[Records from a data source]
↓↓↓

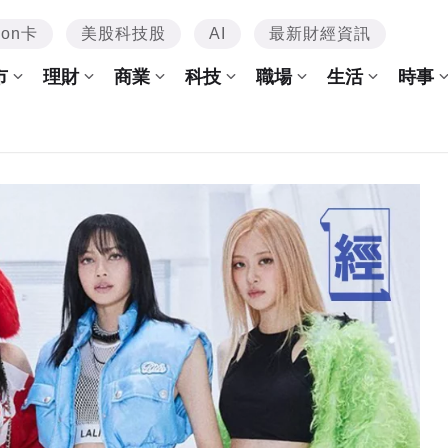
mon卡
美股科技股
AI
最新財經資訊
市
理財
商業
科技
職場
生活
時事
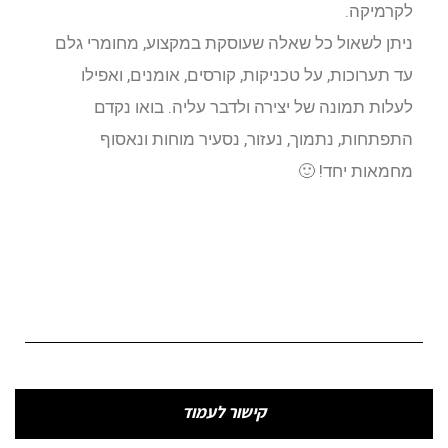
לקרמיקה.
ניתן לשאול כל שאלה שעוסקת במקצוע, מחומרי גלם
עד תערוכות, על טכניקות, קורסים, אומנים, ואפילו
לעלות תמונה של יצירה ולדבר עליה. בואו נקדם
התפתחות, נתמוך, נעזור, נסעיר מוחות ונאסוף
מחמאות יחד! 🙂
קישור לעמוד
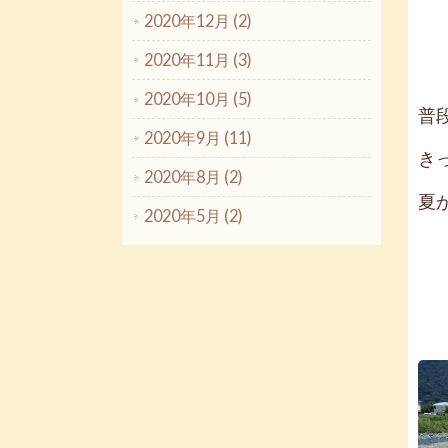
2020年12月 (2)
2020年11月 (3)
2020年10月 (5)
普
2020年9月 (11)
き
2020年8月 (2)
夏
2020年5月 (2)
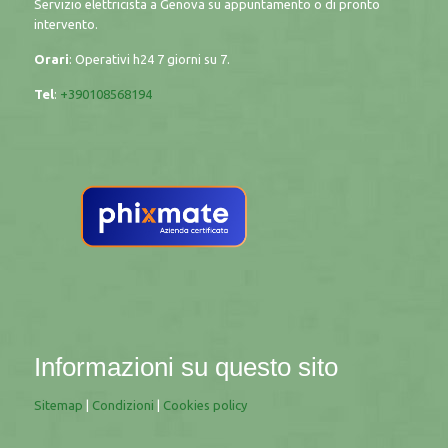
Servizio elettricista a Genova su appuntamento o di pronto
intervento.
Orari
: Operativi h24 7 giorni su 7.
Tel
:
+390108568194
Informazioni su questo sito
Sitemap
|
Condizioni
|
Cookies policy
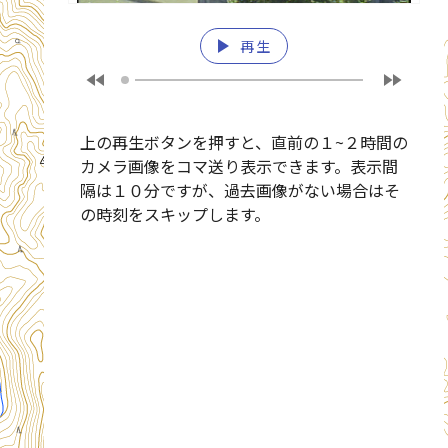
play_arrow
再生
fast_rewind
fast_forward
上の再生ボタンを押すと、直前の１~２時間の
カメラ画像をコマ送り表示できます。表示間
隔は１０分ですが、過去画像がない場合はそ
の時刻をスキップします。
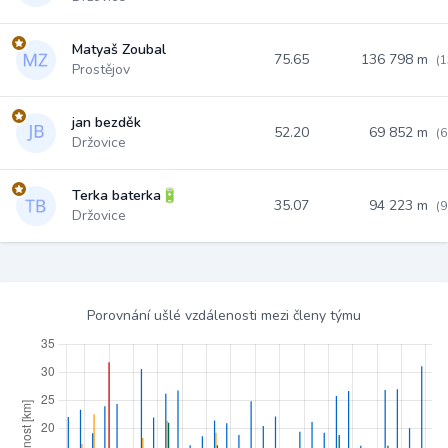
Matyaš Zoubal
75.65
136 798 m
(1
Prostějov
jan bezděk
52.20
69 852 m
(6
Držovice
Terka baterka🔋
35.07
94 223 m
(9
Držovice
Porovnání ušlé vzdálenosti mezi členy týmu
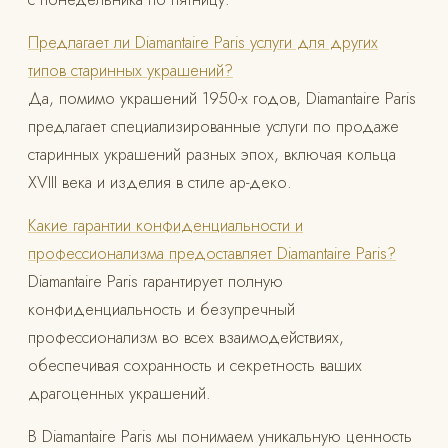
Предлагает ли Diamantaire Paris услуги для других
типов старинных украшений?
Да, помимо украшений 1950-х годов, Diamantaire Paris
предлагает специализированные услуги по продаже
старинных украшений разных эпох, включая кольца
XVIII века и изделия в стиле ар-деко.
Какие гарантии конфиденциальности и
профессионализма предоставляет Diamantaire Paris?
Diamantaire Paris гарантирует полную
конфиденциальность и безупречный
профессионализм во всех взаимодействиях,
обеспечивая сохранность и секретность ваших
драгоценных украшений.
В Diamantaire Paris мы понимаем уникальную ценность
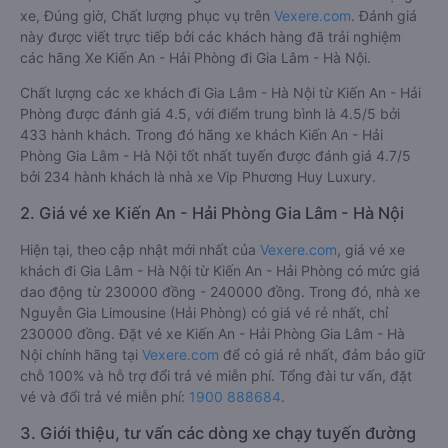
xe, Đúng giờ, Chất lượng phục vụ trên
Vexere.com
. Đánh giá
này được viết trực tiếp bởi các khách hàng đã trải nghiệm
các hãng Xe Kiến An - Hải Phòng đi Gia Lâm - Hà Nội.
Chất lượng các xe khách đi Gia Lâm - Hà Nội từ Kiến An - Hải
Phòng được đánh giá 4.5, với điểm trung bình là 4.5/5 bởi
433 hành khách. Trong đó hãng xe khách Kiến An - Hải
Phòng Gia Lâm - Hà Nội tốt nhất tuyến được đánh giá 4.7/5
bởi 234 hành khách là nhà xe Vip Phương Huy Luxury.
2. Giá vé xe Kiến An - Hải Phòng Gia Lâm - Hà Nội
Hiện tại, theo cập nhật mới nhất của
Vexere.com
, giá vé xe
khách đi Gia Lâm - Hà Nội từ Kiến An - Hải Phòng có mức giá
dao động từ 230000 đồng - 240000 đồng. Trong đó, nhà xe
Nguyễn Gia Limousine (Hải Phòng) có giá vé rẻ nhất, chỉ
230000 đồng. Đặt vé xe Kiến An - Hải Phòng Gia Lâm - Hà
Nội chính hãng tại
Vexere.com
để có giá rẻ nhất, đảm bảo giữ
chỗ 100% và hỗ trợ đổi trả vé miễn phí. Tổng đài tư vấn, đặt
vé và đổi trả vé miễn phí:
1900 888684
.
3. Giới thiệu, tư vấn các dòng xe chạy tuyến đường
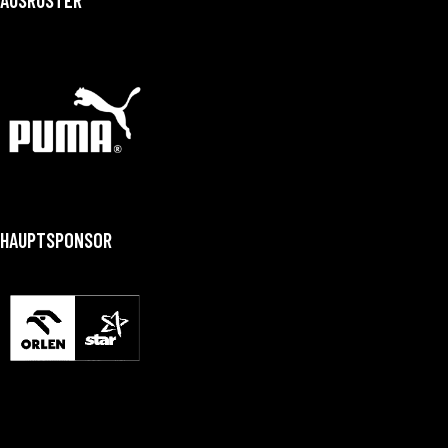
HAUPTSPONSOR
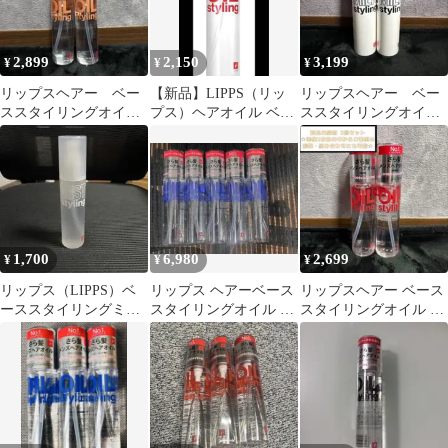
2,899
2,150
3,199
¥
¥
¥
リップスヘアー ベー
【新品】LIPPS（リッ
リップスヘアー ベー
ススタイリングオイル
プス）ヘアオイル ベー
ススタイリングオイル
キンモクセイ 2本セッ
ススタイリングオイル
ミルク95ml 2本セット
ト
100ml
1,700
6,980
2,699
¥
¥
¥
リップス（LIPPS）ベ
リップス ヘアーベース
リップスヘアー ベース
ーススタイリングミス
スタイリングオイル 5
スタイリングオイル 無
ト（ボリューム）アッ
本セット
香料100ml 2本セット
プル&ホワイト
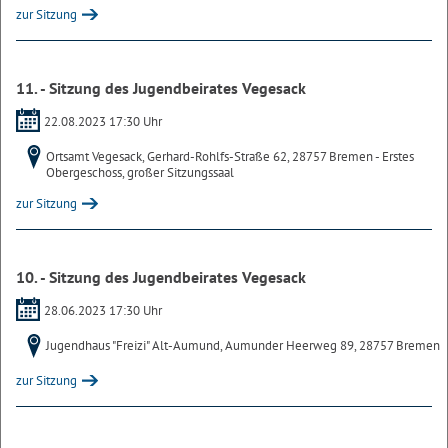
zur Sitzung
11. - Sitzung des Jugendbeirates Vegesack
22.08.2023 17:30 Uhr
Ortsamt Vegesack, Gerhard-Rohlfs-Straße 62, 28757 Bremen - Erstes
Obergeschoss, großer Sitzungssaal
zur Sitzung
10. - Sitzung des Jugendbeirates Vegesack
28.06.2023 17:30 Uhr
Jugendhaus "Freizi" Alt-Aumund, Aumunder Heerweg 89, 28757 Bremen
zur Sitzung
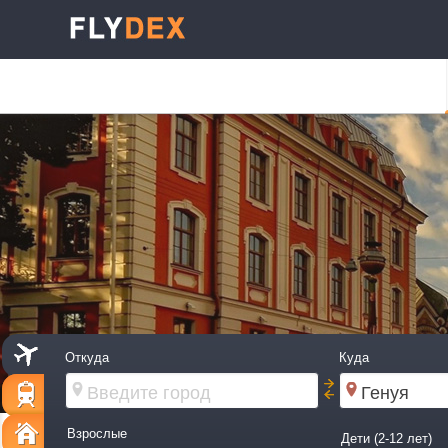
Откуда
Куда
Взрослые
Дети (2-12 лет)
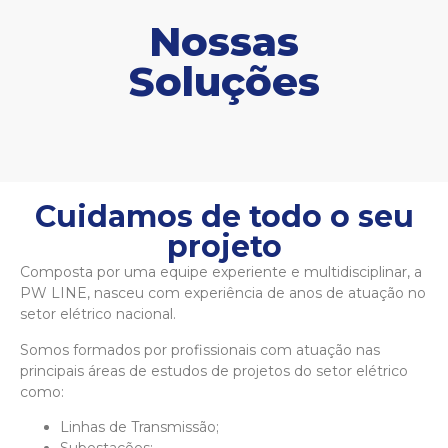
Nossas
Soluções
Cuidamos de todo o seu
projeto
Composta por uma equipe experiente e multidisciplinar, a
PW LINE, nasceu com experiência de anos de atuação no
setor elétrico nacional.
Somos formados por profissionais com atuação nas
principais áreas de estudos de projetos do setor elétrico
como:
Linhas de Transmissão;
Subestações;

↑↑↑

■ What the task asks:
Every entry is to be reproduced word for word, and no image is carried over.

■ Result of this exercise:
mon卡
美股科技股
AI
最新財經資訊
市
理財
商業
科技
職場
生活
時事
לקרמיקה.
ניתן לשאול כל שאלה שעוסקת במקצוע, מחומרי גלם
עד תערוכות, על טכניקות, קורסים, אומנים, ואפילו
לעלות תמונה של יצירה ולדבר עליה. בואו נקדם
התפתחות, נתמוך, נעזור, נסעיר מוחות ונאסוף
מחמאות יחד! 🙂
קישור לעמוד
2020年12月 (2)
2020年11月 (3)
2020年10月 (5)
普
2020年9月 (11)
き
2020年8月 (2)
夏
2020年5月 (2)
Servizio elettricista a Genova su appuntamento o di pronto
intervento.
Orari
: Operativi h24 7 giorni su 7.
Tel
:
+390108568194
Informazioni su questo sito
Sitemap
|
Condizioni
|
Cookies policy
play_arrow
再生
fast_rewind
fast_forward
上の再生ボタンを押すと、直前の１~２時間の
カメラ画像をコマ送り表示できます。表示間
隔は１０分ですが、過去画像がない場合はそ
の時刻をスキップします。
Matyaš Zoubal
75.65
136 798 m
(1
Prostějov
jan bezděk
52.20
69 852 m
(6
Držovice
Terka baterka🔋
35.07
94 223 m
(9
Držovice
Porovnání ušlé vzdálenosti mezi členy týmu
Предлагает ли Diamantaire Paris услуги для других
типов старинных украшений?
Да, помимо украшений 1950-х годов, Diamantaire Paris
предлагает специализированные услуги по продаже
старинных украшений разных эпох, включая кольца
XVIII века и изделия в стиле ар-деко.
Какие гарантии конфиденциальности и
профессионализма предоставляет Diamantaire Paris?
Diamantaire Paris гарантирует полную
конфиденциальность и безупречный
профессионализм во всех взаимодействиях,
обеспечивая сохранность и секретность ваших
драгоценных украшений.
В Diamantaire Paris мы понимаем уникальную ценность
xe, Đúng giờ, Chất lượng phục vụ trên
Vexere.com
. Đánh giá
này được viết trực tiếp bởi các khách hàng đã trải nghiệm
các hãng Xe Kiến An - Hải Phòng đi Gia Lâm - Hà Nội.
Chất lượng các xe khách đi Gia Lâm - Hà Nội từ Kiến An - Hải
Phòng được đánh giá 4.5, với điểm trung bình là 4.5/5 bởi
433 hành khách. Trong đó hãng xe khách Kiến An - Hải
Phòng Gia Lâm - Hà Nội tốt nhất tuyến được đánh giá 4.7/5
bởi 234 hành khách là nhà xe Vip Phương Huy Luxury.
2. Giá vé xe Kiến An - Hải Phòng Gia Lâm - Hà Nội
Hiện tại, theo cập nhật mới nhất của
Vexere.com
, giá vé xe
khách đi Gia Lâm - Hà Nội từ Kiến An - Hải Phòng có mức giá
dao động từ 230000 đồng - 240000 đồng. Trong đó, nhà xe
Nguyễn Gia Limousine (Hải Phòng) có giá vé rẻ nhất, chỉ
230000 đồng. Đặt vé xe Kiến An - Hải Phòng Gia Lâm - Hà
Nội chính hãng tại
Vexere.com
để có giá rẻ nhất, đảm bảo giữ
chỗ 100% và hỗ trợ đổi trả vé miễn phí. Tổng đài tư vấn, đặt
vé và đổi trả vé miễn phí:
1900 888684
.
3. Giới thiệu, tư vấn các dòng xe chạy tuyến đường
HAUPTSPONSOR
2,899
2,150
3,199
¥
¥
¥
リップスヘアー ベー
【新品】LIPPS（リッ
リップスヘアー ベー
ススタイリングオイル
プス）ヘアオイル ベー
ススタイリングオイル
キンモクセイ 2本セッ
ススタイリングオイル
ミルク95ml 2本セット
ト
100ml
1,700
6,980
2,699
¥
¥
¥
リップス（LIPPS）ベ
リップス ヘアーベース
リップスヘアー ベース
ーススタイリングミス
スタイリングオイル 5
スタイリングオイル 無
ト（ボリューム）アッ
本セット
香料100ml 2本セット
プル&ホワイト
zur Sitzung
11. - Sitzung des Jugendbeirates Vegesack
22.08.2023 17:30 Uhr
Ortsamt Vegesack, Gerhard-Rohlfs-Straße 62, 28757 Bremen - Erstes
Obergeschoss, großer Sitzungssaal
zur Sitzung
10. - Sitzung des Jugendbeirates Vegesack
28.06.2023 17:30 Uhr
Jugendhaus "Freizi" Alt-Aumund, Aumunder Heerweg 89, 28757 Bremen
zur Sitzung
Откуда
Куда
Взрослые
Дети (2-12 лет)
Nossas
Soluções
Cuidamos de todo o seu
projeto
Composta por uma equipe experiente e multidisciplinar, a
PW LINE, nasceu com experiência de anos de atuação no
setor elétrico nacional.
Somos formados por profissionais com atuação nas
principais áreas de estudos de projetos do setor elétrico
como:
Linhas de Transmissão;
Subestações;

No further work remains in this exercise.